Wednesday, November 7, 2007

Freedom of Speech?


A reporter said recently, I felt dirty writing about it. I feel the same. And I don’t know how to get that feeling out of my system. It is odd how it brought together my hometown, my faith and my life.

York, Pennsylvania is scattered throughout my writings; probably all writers invoke the places they grew up; "beginning places" are part of your DNA. To keep in touch I take to reading the online version of the York Dispatch … ever so often a name or place has a unique meaning.

In March of last year I read an OB for a soldier killed in a war I deeply believe is wrong. There was a picture of a 20 year old boy, “killed in a non combat-related vehicle accident in Anbar Province.” Lance Cpl. Matthew A. Snyder.
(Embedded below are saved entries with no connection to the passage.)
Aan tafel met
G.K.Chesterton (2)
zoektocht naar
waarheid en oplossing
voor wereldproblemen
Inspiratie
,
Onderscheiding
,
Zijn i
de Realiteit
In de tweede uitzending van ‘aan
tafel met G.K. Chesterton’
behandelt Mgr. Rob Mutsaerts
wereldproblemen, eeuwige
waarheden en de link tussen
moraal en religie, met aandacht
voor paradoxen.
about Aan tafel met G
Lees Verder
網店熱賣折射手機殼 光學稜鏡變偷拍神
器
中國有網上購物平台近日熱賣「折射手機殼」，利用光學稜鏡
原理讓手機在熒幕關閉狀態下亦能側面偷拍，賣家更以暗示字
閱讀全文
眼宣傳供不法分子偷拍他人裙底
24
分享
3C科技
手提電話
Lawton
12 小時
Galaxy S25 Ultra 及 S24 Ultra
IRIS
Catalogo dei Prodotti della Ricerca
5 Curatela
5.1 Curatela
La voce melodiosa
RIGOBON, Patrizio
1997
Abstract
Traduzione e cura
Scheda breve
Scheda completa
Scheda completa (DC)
I played with “Snyders” when I was a kid.

The paper said he was a good Catholic boy; his aunt: "He was a wonderful son, and we're very proud of him and he served our country well.” I could not look at his picture without remembering the friends I’ve lost in other wars and thinking again, "what a waste."

Then yesterday in the on line Huffington Post I found a John Ridley column which began, “God Hates Fags? – NOT ANY MORE -- the Fred Phelps (of the) "God Hates Fags” family of the loving Christian Church (sic) in Topeka Kansas (has) finally being sued for protesting a soldier's funeral and a jury awarded the plaintiff $11 million for invasion of privacy and emotional distress.”
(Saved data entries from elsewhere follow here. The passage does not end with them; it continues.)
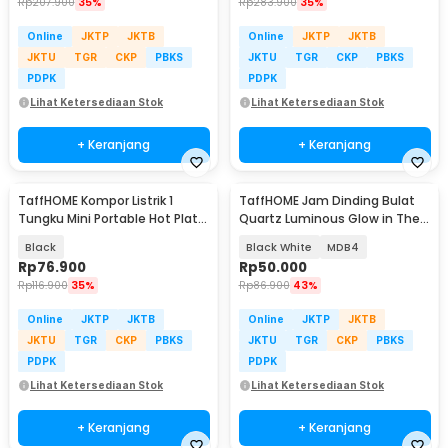
Rp
207.900
35%
Rp
283.900
35%
Online
JKTP
JKTB
Online
JKTP
JKTB
JKTU
TGR
CKP
PBKS
JKTU
TGR
CKP
PBKS
PDPK
PDPK
Lihat Ketersediaan Stok
Lihat Ketersediaan Stok
+ Keranjang
+ Keranjang
TaffHOME Kompor Listrik 1
TaffHOME Jam Dinding Bulat
Tungku Mini Portable Hot Plate
Quartz Luminous Glow in The
500W - H1-500-10
Dark 30cm
Black
Black White
MDB4
Rp
76.900
Rp
50.000
Rp
116.900
35%
Rp
86.900
43%
Online
JKTP
JKTB
Online
JKTP
JKTB
JKTU
TGR
CKP
PBKS
JKTU
TGR
CKP
PBKS
PDPK
PDPK
Lihat Ketersediaan Stok
Lihat Ketersediaan Stok
+ Keranjang
+ Keranjang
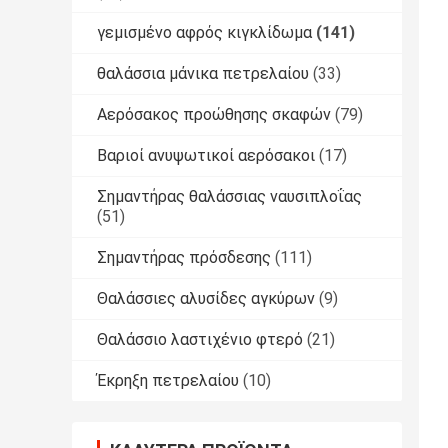
γεμισμένο αφρός κιγκλίδωμα
(141)
θαλάσσια μάνικα πετρελαίου
(33)
Αερόσακος προώθησης σκαφών
(79)
Βαριοί ανυψωτικοί αερόσακοι
(17)
Σημαντήρας θαλάσσιας ναυσιπλοΐας
(51)
Σημαντήρας πρόσδεσης
(111)
Θαλάσσιες αλυσίδες αγκύρων
(9)
Θαλάσσιο λαστιχένιο φτερό
(21)
Έκρηξη πετρελαίου
(10)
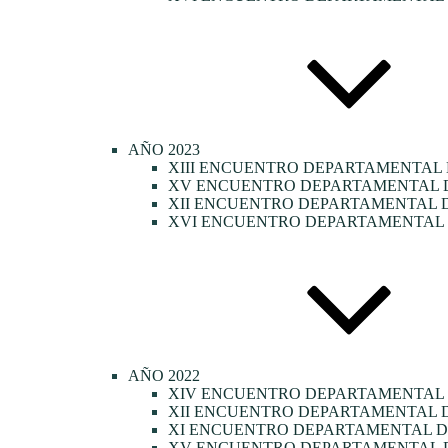
AÑO 2023
XIII ENCUENTRO DEPARTAMENTAL 
XV ENCUENTRO DEPARTAMENTAL DE
XII ENCUENTRO DEPARTAMENTAL D
XVI ENCUENTRO DEPARTAMENTAL D
AÑO 2022
XIV ENCUENTRO DEPARTAMENTAL
XII ENCUENTRO DEPARTAMENTAL D
XI ENCUENTRO DEPARTAMENTAL DE
XV ENCUENTRO DEPARTAMENTAL D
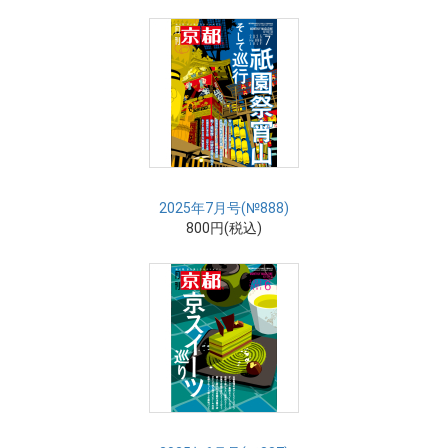
2025年7月号(№888)
800円(税込)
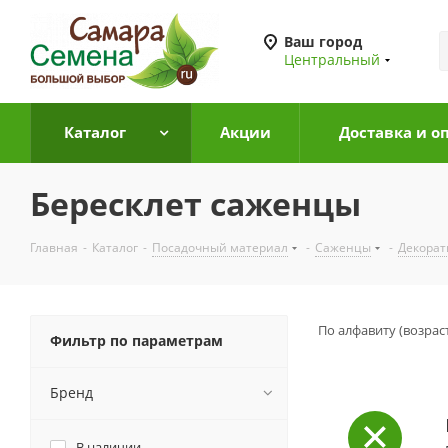
Ваш город
Центральный
Каталог
Акции
Доставка и о
Бересклет саженцы
Главная
-
Каталог
-
Посадочный материал
-
Саженцы
-
Декора
По алфавиту (возрас
Фильтр по параметрам
Бренд
В наличии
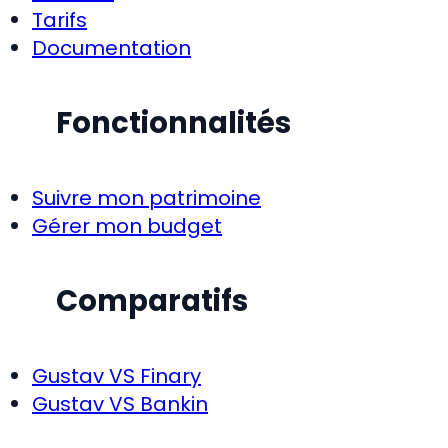
Tarifs
Documentation
Fonctionnalités
Suivre mon patrimoine
Gérer mon budget
Comparatifs
Gustav VS Finary
Gustav VS Bankin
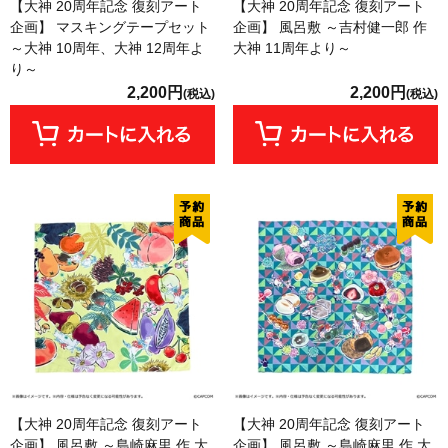
【大神 20周年記念 復刻アート
【大神 20周年記念 復刻アート
企画】 マスキングテープセット
企画】 風呂敷 ～吉村健一郎 作
～大神 10周年、大神 12周年よ
大神 11周年より～
り～
2,200円
2,200円
(税込)
(税込)
【大神 20周年記念 復刻アート
【大神 20周年記念 復刻アート
企画】 風呂敷 ～島崎麻里 作 大
企画】 風呂敷 ～島崎麻里 作 大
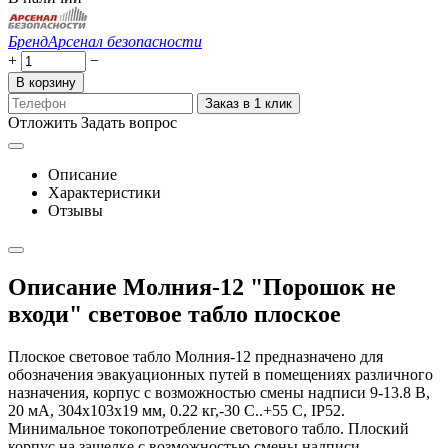
Бренд
Арсенал безопасности
+
−
В корзину
Заказ в 1 клик
Отложить
Задать вопрос
Описание
Характеристики
Отзывы
Описание Молния-12 "Порошок не
входи" световое табло плоское
Плоское световое табло Молния-12 предназначено для
обозначения эвакуационных путей в помещениях различного
назначения, корпус с возможностью смены надписи 9-13.8 В,
20 мА, 304х103х19 мм, 0.22 кг,-30 С..+55 С, IP52.
Минимальное токопотребление светового табло. Плоский
корпус на защелке с возможностью смены надписи.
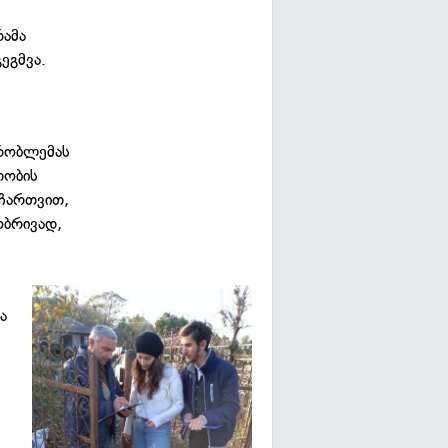
რამა
ეგმვა.
პრობლემას
თობის
 ჩართვით,
ობრივად,
ა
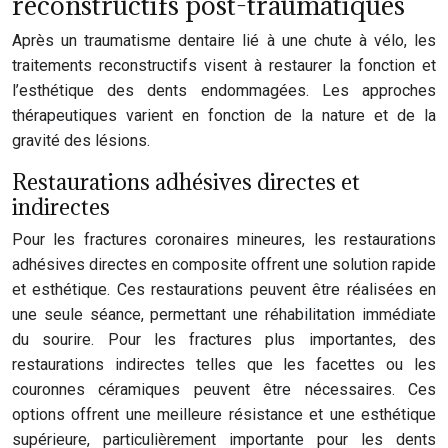
reconstructifs post-traumatiques
Après un traumatisme dentaire lié à une chute à vélo, les
traitements reconstructifs visent à restaurer la fonction et
l’esthétique des dents endommagées. Les approches
thérapeutiques varient en fonction de la nature et de la
gravité des lésions.
Restaurations adhésives directes et
indirectes
Pour les fractures coronaires mineures, les restaurations
adhésives directes en composite offrent une solution rapide
et esthétique. Ces restaurations peuvent être réalisées en
une seule séance, permettant une réhabilitation immédiate
du sourire. Pour les fractures plus importantes, des
restaurations indirectes telles que les facettes ou les
couronnes céramiques peuvent être nécessaires. Ces
options offrent une meilleure résistance et une esthétique
supérieure, particulièrement importante pour les dents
Who sued Phelps? The plaintiff was Matthew Snyder’s father who lives down the street from my third grade friend Richmond, in York. “The goofy jury threw a fit at God," Phelps said -- an eleven million dollar fit!

I’ve had my own experiences with the Rev. Phelps; two of them. One at church, and a more vivid one at an annual Pride Parade in West Hollywood at which I had been coxed from sidewalk viewing and into the parade by friends from church. It was exhilarating, waving to thousands of people until we came to that large intersection at Beverly and Santa Monica Boulevards.

There our little band of gay Christians, lead by an acolyte carrying his church’s golden cross, paused because of the parade's movement and encountered Phelps' "God Hates Fag" signs, drums and all. When his group saw the cross, it drove them into a frenzy. The commotion so mesmerized me that as the group moved, I stood there watching as they spewed out curse words.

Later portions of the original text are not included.